- **Your goal**
Where a line in the material below has the string "poder", please report it.

- **Record extracts**
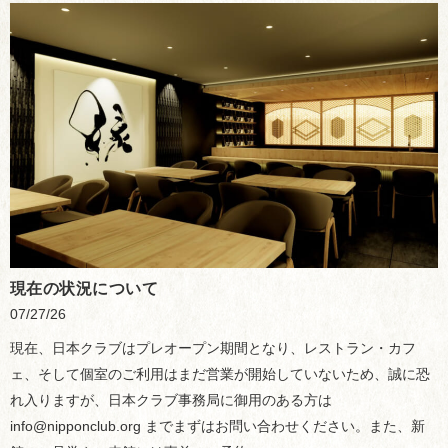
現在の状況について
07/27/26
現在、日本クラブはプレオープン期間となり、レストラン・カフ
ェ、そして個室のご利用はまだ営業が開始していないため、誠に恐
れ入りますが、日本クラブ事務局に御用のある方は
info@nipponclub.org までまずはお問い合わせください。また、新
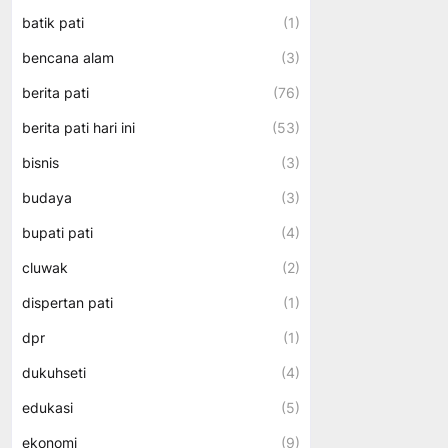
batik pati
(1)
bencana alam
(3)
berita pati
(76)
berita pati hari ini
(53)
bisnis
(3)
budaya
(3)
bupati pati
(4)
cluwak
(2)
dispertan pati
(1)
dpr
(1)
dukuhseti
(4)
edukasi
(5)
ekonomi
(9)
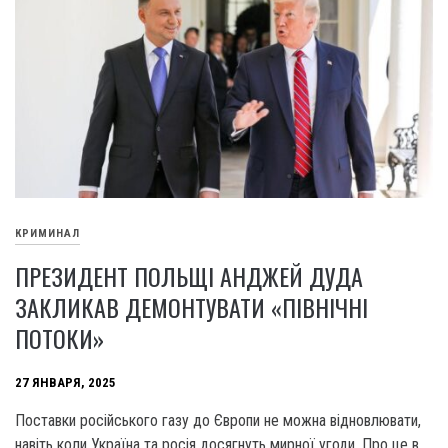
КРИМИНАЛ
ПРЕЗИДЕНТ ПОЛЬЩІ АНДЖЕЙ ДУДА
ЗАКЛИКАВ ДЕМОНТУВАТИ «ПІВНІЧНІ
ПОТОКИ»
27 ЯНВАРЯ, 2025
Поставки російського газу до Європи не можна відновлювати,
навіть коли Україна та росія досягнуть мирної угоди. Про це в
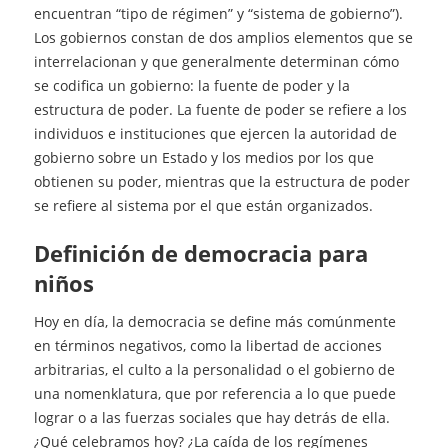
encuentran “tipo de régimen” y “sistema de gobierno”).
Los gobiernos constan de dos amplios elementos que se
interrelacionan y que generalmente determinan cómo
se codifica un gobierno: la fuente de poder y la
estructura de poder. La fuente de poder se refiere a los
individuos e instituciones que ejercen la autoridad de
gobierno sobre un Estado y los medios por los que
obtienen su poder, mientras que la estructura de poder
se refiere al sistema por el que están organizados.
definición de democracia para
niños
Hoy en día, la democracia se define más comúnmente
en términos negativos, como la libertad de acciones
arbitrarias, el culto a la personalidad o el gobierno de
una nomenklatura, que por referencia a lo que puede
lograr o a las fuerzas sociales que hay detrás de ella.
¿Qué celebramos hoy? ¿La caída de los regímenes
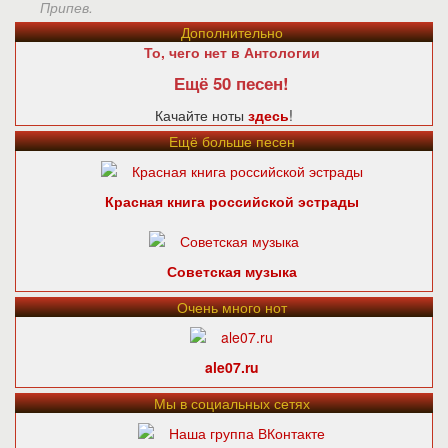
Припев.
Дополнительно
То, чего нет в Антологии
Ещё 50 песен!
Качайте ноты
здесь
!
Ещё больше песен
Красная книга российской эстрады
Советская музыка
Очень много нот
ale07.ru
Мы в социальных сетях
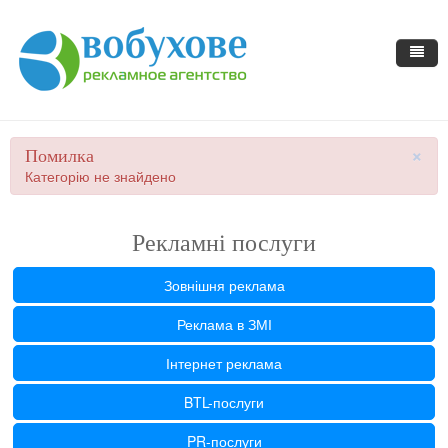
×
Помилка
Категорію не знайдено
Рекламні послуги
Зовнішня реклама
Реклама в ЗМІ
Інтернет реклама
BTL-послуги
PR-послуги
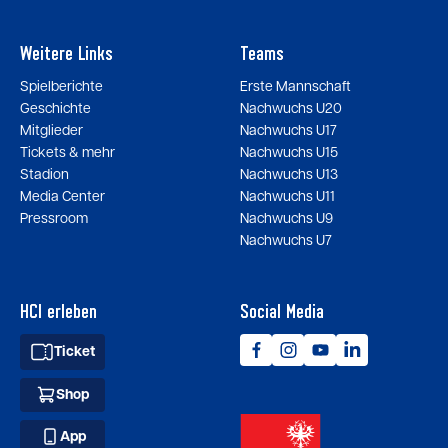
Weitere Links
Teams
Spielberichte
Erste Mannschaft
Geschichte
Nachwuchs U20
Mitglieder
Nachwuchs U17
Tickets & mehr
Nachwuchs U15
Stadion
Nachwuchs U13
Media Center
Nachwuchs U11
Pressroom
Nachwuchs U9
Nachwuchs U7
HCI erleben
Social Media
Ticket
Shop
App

- **Task output**
se codifica un gobierno: la fuente de poder y la
estructura de poder. La fuente de poder se refiere a los
obtienen su poder, mientras que la estructura de poder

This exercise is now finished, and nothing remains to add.